Interactive Genome Browser
by John Walker
Introduction
If your Web browser supports Java, you can use the applet embedded
in this page to interactively browse the genomes of various
organisms, using a variety of methods to decode potentially
hidden information within, displaying the results as an image.
To launch the browser, choose the organism you'd like to
browse initially (you can select a different organism from
within the browser, later on) and the location of the
closest server from which the browser will obtain the
sequence data, then press the "Launch Browser" button to
start the Java browser application. If all goes well, a window
will appear in which the browser is running.

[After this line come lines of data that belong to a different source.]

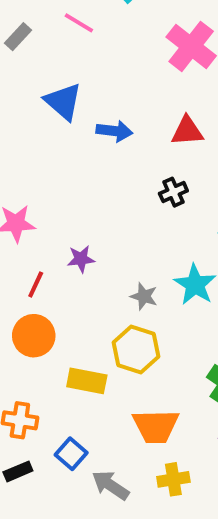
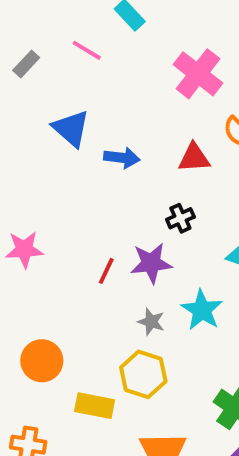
purple star: (81, 259) -> (151, 263), moved, size x1.5
red line: (36, 285) -> (106, 271), moved

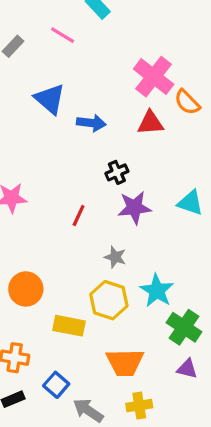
pink cross: (198, 74) -> (154, 77), moved
black cross: (180, 218) -> (117, 172), moved
purple star: (151, 263) -> (134, 208), moved
cyan star: (202, 310) -> (157, 291), moved

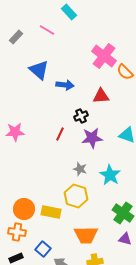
red triangle: (150, 123) -> (101, 96), moved
red line: (79, 216) -> (60, 134), moved
orange circle: (26, 289) -> (24, 209), moved
cyan star: (157, 291) -> (110, 175), moved

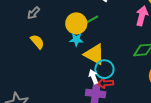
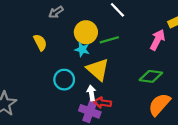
gray arrow: (34, 13) -> (56, 12), moved
green line: (90, 21) -> (109, 40), moved
cyan circle: (104, 69) -> (64, 80), moved

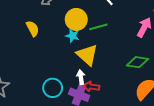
cyan circle: (64, 80) -> (53, 88), moved

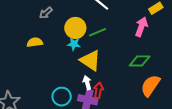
yellow semicircle: (33, 29) -> (35, 42), turned -63
red arrow: (91, 87) -> (98, 90), turned 98

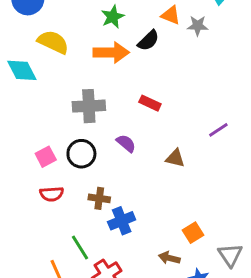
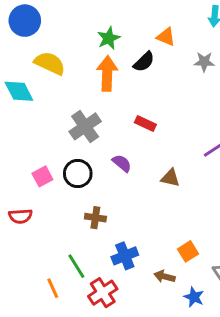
gray star: (198, 26) -> (204, 62), moved
orange arrow: (111, 52) -> (107, 74), turned -88
gray cross: (89, 106) -> (85, 126), turned -32
red semicircle: (52, 194) -> (20, 216), moved
blue cross: (122, 221) -> (125, 256), moved

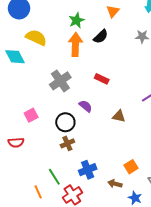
orange triangle: (166, 37) -> (113, 11), moved, turned 48
black circle: (78, 174) -> (65, 122), moved
brown cross: (95, 218) -> (67, 143), turned -32

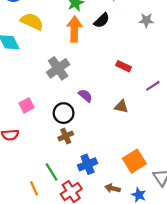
red rectangle: (102, 79) -> (124, 66), moved
orange square: (131, 167) -> (134, 161), size x1.5
brown arrow: (115, 184) -> (113, 188), moved

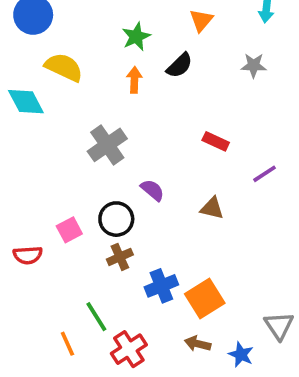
orange arrow: (74, 29) -> (134, 80), size x0.6
pink square: (26, 105) -> (69, 230), moved
orange square: (134, 161) -> (205, 299), moved
blue cross: (88, 164) -> (161, 286), moved

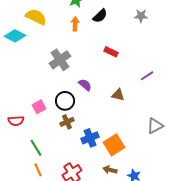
cyan diamond: (26, 102) -> (15, 36), turned -35
red rectangle: (216, 141) -> (111, 52), moved
green line: (96, 317) -> (36, 148), moved
gray triangle: (279, 326) -> (155, 126), moved, turned 36

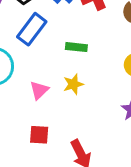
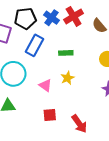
pink triangle: (39, 90) -> (45, 85), turned -32

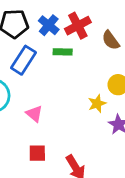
green rectangle: (66, 53) -> (63, 52), moved
yellow star: (68, 78) -> (97, 104), moved

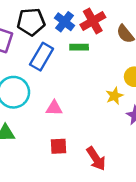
pink triangle: (34, 114) -> (54, 108), turned -36

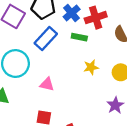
yellow star: (114, 96) -> (91, 67), moved

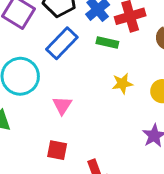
pink triangle: (47, 84) -> (62, 105), turned 48

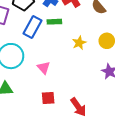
green rectangle: (107, 42) -> (54, 22), moved

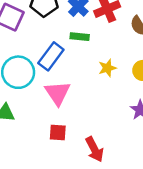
blue rectangle: (32, 27) -> (51, 56), moved
pink triangle: (44, 68) -> (58, 93), size x1.5

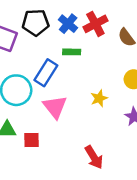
yellow star: (107, 68) -> (99, 98), moved
red square: (58, 132) -> (32, 140), moved

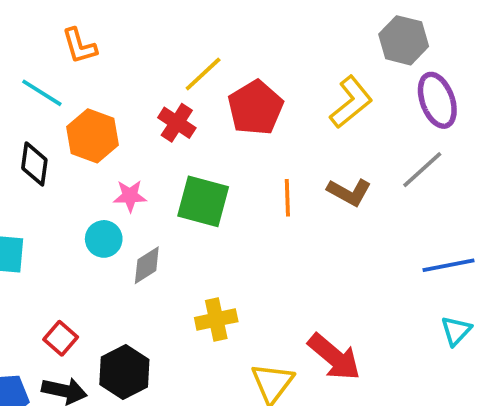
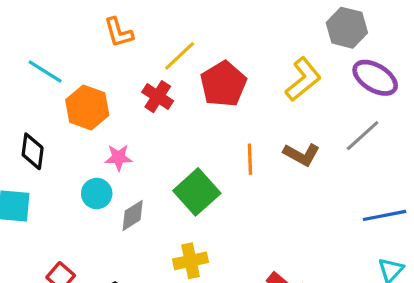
orange L-shape: (79, 46) -> (119, 32), moved
purple ellipse: (437, 100) -> (375, 78), turned -39
black diamond: (34, 164) -> (33, 151), moved
green square: (203, 201) -> (197, 192), moved, turned 33

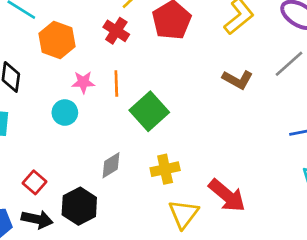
orange line: (250, 159) -> (116, 84), moved
gray diamond: (133, 215) -> (111, 165), moved
yellow cross: (191, 261) -> (165, 169), moved

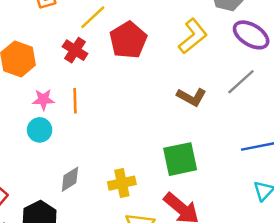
green square: (149, 111) -> (180, 159), moved, turned 30
cyan circle: (65, 113) -> (40, 130), moved

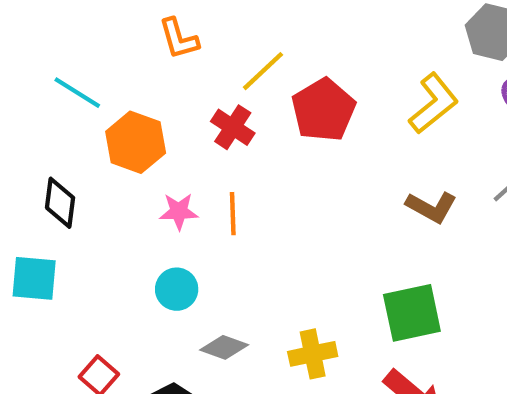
cyan circle: (40, 130) -> (177, 289), moved
gray diamond: (70, 179) -> (224, 347), turned 52

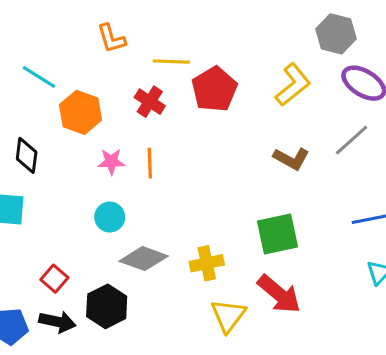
yellow line: (263, 71) -> (171, 62), turned 45
gray diamond: (224, 347) -> (144, 259), size x1.4

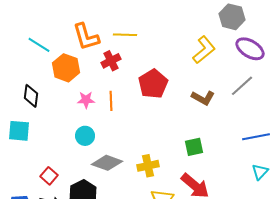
orange L-shape: (111, 38) -> (86, 37), moved, size x1.4
red pentagon: (214, 89) -> (153, 84), moved
red cross: (150, 102) -> (111, 61), turned 30
green square: (278, 234) -> (194, 147), size x0.7

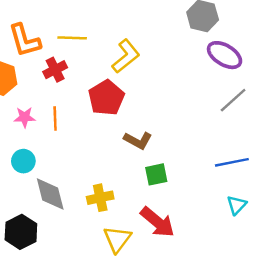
yellow L-shape: (204, 50) -> (126, 56), moved
gray line: (242, 86) -> (233, 100), moved
brown L-shape: (203, 98) -> (138, 140), moved
gray diamond: (107, 163) -> (50, 194), turned 56

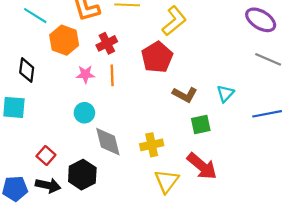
red cross: (55, 70) -> (107, 43), moved
gray line: (233, 100) -> (268, 59), turned 65
cyan triangle: (237, 205) -> (225, 94), moved

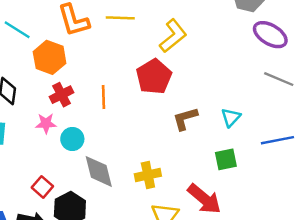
red cross: (107, 43) -> (62, 95), moved
pink star: (85, 74) -> (46, 123), moved
brown L-shape: (185, 95) -> (185, 119), turned 135
green square: (201, 125) -> (226, 159), moved
red square: (46, 155) -> (42, 187), moved

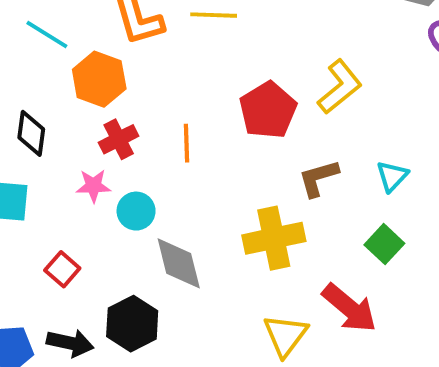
yellow L-shape: (173, 36) -> (340, 87), moved
green square: (226, 159) -> (384, 244), turned -35
yellow cross: (148, 175) -> (274, 238), moved, size x1.4
red square: (42, 187) -> (62, 269), moved

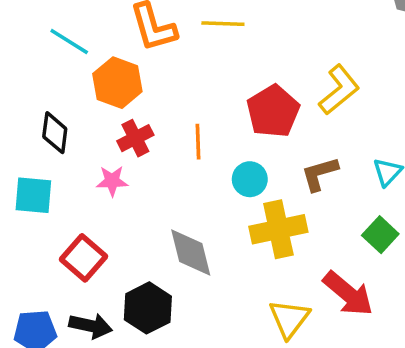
cyan circle: (136, 211) -> (250, 179), moved
red square: (62, 269) -> (83, 258), size x1.4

Web-Based vs. Stand-Alone Browsers
With most Web browsers, the genome browser window will be labeled with a prominent
warning that it is an "Application Window", or "Untrusted", or
somesuch. This nothing to worry about. Whenever a Java applet running
within a Web page creates a window independent of the Web page,
a warning usually appears so the user can be fooled by the Java
program displaying, for example, a copy of a system login window
asking the user to enter their password. The genome browser creates
a separate window rather than running inside a box on the Web
page because that's the only way it can allow the user to adjust
the size and position of the browser window to something suitable for
the screen size and the resolution at which the genome is being
viewed.
Other security restrictions imposed (for excellent reasons) on
Java programs run from Web pages prohibit the genome browser
from reading genomes stored as files on your local machine.
If you're planning to do extensive exploration with the
genome browser, it's best to download copies of the genomes
you plan to explore, along with the stand-alone genome
browser application, with you run as a regular application
on your computer under Java virtual machine implementation
(usually supplied as part of a Java development environment
but, as time goes on, it will increasingly become a standard
component of system software. A stand-alone application, where
you must take the initiative to install it and start it, is
permitted to read files on your machine, and thus can access
genomes downloaded to your hard drive rather than chunk by
chunk over the Internet. This makes the browser respond much
more quickly, especially when the Internet is heavily loaded,
which is almost always.
The main reason for providing a version of the browser that
you can launch from this Web page is that starting it up is
a matter of a single click. The instructions for downloading,
installing, and launching a stand-alone Java application differ
from computer to computer, so it's up to you to figure out
these steps--no universal set of instructions can be provided.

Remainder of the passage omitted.